Mad Giant, the fantastical craft brewery in the heart of Joburg’s CBD, together with Urbanologi, the “urban garde” restaurant in the brewery, creates a new authentic urban destination

Eben Uys brewed his first batch of beer in 2006 when he was a chemical engineering student. “I built a small brewery for the University of Stellenbosch,” he says. “It was part of my undergrad final year project. I became intrigued by the process. It’s simple and complex at the same time.”

In the decade between that project and his decision to take the leap and open Mad Giant Brewery in the 1 Fox Street Precinct in Ferreirasdorp in Joburg’s CBD, he never really stopped brewing craft beer. He constantly dabbled with ingredients and recipes. But he earned himself a PhD, got married and started working for a large energy company.

But the seeds of that early student project were always at the back of his mind, and he continued experimenting with craft beer. In 2014 he got to a point where he thought he’d actually launch a craft beer. “I did it part-time, developed the recipes and started small,” he says. At the time, he still had a full-time job as an engineer. “But when we finally brewed the first batches, it became real,” he says.

He felt as if he had reached a crossroads: either he would have to be a small-scale hobbyist or he would go large. He couldn’t do both. “If you’re going to take the plunge, there are no breaks,” he says. “I very soon realised I would need my own brewery and go bigger. You can’t do it in your garage because no one is going to pay your salary for you.”


He felt it was half-crazy. “It’s quite a bold move, leaving everything behind and going in a new direction,” he says. His vision had mushroomed. It was crazy and big… a Mad Giant!

“Mad Giant is about the little guy who is mad enough to pursue his massive dream and take the chance without fear of the outcome,” says Eben. “The Giant is our take on the dream. It’s kind of mysterious, it’s a little bit unrealistic, it’s scary, but it always has one eye on the prize.”

Breweries (especially the craft type) tend to have a rural flavour about them – connecting to the pastoral origins of the ingredients and harking back to the idea of the small country pub. Eben, however, had the opposite idea: something in the city, and a new understanding of an urban context as a place where organic alchemy can take place.

After searching around for ages, he came across a warehouse in the 1 Fox Street Precinct in Johannesburg. “The whole concept was to build a brewery and make it a destination,” he says. Eben wanted the brewery itself to convey and share something of the magic he felt in the brewing process.


“I started the business with two ales,” says Eben. Now there is a whole range – four of them bottled, the rest on tap. “From a brewer’s perspective, we do a lot to put authentic flavour into a beer. We don’t pasteurise because that kills flavour. And I love dry hopping. It adds that explosion of tropical fruit and resin-y, pine-y, citrus-y awesomeness.”

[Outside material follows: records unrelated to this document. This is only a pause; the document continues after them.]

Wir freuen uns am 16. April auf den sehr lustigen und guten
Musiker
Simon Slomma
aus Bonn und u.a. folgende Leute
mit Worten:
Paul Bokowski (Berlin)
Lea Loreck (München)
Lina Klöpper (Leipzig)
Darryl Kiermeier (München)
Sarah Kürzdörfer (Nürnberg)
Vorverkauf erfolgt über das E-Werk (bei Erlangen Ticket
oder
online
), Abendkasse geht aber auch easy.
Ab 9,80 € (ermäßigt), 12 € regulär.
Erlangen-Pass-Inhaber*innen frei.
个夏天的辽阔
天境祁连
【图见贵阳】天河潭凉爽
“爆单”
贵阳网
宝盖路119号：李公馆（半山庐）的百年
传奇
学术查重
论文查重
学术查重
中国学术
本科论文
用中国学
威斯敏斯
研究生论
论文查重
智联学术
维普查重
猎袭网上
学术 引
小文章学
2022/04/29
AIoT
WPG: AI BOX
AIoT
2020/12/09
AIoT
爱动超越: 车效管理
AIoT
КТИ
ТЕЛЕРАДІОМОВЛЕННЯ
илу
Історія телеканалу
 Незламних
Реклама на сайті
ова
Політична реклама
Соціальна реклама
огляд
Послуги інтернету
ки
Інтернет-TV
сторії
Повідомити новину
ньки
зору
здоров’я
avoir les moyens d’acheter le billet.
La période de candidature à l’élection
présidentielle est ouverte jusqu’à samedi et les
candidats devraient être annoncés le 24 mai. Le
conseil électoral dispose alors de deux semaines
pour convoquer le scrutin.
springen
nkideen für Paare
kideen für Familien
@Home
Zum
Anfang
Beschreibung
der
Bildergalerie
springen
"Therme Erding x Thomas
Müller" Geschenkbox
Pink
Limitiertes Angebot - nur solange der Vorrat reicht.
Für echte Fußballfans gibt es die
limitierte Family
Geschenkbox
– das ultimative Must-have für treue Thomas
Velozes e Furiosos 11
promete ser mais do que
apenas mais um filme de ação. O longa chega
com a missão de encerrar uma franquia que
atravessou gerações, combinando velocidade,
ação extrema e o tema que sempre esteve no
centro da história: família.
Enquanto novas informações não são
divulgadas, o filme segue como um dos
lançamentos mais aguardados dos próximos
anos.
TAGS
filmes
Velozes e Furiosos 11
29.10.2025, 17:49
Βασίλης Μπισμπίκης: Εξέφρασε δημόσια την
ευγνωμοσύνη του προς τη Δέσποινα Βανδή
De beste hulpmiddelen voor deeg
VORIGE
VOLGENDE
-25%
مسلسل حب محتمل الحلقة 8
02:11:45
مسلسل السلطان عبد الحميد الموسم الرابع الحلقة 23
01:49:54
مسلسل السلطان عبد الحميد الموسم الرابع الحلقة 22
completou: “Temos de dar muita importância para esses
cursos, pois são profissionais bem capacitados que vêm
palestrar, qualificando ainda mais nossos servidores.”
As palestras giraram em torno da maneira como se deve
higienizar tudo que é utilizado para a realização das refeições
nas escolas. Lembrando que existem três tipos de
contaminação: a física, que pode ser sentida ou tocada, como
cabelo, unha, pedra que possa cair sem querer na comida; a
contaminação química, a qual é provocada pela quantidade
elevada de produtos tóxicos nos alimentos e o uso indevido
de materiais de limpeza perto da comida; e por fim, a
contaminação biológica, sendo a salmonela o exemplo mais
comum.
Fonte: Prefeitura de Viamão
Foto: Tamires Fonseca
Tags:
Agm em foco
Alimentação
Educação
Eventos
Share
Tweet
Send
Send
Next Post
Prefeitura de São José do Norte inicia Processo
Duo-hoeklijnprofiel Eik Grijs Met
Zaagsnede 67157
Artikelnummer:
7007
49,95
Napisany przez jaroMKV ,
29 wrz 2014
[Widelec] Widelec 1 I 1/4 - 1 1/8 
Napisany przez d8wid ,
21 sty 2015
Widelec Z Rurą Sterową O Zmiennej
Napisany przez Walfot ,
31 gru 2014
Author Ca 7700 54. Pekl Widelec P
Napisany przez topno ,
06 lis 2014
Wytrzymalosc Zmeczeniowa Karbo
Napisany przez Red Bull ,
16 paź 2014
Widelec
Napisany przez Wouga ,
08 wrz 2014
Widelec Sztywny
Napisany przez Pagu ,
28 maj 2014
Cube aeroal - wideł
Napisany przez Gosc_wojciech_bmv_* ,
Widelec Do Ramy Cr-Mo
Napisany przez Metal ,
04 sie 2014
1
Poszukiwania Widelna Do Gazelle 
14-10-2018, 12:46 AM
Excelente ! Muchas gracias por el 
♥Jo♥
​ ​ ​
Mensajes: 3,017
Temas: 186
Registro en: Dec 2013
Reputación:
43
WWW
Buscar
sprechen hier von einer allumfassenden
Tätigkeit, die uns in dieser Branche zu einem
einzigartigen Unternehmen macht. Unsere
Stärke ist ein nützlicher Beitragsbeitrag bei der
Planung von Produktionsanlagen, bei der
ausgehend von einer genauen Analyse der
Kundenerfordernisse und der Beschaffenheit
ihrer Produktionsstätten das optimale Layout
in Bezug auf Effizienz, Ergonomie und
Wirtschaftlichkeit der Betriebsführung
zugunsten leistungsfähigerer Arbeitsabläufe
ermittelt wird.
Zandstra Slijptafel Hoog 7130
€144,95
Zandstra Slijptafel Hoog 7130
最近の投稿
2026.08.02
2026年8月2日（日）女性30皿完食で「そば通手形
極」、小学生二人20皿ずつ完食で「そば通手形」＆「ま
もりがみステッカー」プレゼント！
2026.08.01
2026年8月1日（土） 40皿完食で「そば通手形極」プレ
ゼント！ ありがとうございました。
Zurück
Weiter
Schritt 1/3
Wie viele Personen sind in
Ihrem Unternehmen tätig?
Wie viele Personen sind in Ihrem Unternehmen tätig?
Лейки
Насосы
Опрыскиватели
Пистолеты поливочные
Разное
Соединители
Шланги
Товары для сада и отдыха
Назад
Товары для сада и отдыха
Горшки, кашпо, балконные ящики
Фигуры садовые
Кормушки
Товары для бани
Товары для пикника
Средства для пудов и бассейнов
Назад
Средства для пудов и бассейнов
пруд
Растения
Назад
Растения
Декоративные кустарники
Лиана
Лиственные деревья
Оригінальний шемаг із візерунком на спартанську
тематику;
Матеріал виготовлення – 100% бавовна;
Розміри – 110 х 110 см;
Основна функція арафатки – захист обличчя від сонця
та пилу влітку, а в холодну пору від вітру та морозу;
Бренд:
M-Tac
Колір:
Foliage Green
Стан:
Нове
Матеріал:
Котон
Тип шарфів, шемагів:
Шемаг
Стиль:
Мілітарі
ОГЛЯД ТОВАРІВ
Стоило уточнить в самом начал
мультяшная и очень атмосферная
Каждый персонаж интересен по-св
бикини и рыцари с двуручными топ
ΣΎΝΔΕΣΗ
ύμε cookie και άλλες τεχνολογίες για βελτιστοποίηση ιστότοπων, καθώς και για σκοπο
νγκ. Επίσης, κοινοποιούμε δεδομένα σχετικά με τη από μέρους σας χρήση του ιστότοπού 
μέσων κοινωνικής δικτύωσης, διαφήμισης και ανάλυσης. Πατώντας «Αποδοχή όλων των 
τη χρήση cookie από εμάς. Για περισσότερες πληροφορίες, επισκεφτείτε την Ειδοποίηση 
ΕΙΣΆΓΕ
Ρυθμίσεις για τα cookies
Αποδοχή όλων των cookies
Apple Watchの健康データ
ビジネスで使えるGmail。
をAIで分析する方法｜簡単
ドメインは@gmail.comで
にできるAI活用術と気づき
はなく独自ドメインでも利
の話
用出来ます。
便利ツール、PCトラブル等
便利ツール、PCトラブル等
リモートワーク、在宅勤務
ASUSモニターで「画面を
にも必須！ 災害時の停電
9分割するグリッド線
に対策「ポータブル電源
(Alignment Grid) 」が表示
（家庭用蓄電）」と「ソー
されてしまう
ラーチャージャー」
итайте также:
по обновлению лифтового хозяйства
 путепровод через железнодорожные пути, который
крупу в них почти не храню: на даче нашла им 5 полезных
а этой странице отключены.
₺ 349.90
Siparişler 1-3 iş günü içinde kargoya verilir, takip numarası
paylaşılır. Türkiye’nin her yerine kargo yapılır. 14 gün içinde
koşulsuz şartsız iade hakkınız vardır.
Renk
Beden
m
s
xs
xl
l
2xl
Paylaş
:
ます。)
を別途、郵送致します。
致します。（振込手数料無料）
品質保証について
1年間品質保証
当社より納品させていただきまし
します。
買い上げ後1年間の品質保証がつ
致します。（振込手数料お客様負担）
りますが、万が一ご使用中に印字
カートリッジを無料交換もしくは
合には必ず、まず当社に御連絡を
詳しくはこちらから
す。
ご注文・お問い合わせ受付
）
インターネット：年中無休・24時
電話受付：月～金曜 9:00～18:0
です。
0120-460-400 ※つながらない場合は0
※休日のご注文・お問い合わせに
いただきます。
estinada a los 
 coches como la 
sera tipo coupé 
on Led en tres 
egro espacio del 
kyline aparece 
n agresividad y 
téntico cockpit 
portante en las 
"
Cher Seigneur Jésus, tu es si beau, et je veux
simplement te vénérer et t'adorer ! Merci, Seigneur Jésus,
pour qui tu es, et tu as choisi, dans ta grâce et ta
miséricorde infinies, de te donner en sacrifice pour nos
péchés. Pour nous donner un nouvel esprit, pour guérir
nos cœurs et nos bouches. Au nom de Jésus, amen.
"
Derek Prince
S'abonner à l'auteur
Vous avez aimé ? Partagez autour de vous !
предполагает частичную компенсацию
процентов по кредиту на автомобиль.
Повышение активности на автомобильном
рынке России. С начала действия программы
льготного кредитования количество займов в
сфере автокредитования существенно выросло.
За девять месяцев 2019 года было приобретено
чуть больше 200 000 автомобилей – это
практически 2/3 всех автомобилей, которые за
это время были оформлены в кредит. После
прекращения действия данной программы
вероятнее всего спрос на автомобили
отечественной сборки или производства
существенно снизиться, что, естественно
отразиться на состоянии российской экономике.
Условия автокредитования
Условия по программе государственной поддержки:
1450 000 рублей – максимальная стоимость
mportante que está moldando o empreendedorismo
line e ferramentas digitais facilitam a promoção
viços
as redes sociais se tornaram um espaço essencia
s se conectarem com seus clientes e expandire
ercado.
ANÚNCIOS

The industrial shed was big and high enough to accommodate the brewery.

“We needed the height, the electricity, the zoning, the size, the space,” he says. “And there was ample secure parking.”

It is part of the same precinct as The Sheds @1Fox and the Good Luck Bar, so there’s enough social energy to make it a destination. He wanted people to come to the brewery, taste the beer, see how it all worked. “Especially when we brew late at night, when we stack a couple of batches, there’s steam coming out everywhere…”

He approached furniture and interior designer Haldane Martin to help him design the space, which includes a new restaurant called Urbanologi, run by chef Jack Coetzee.

The building, he says, was “an absolute mess”. Haldane set about gutting it. “We basically stripped the building,” says Haldane. “We ripped the whole roof off. All the ceilings. We bashed out all the walls. We even had to pull up the floor because it wasn’t strong enough to support the brewery tanks.”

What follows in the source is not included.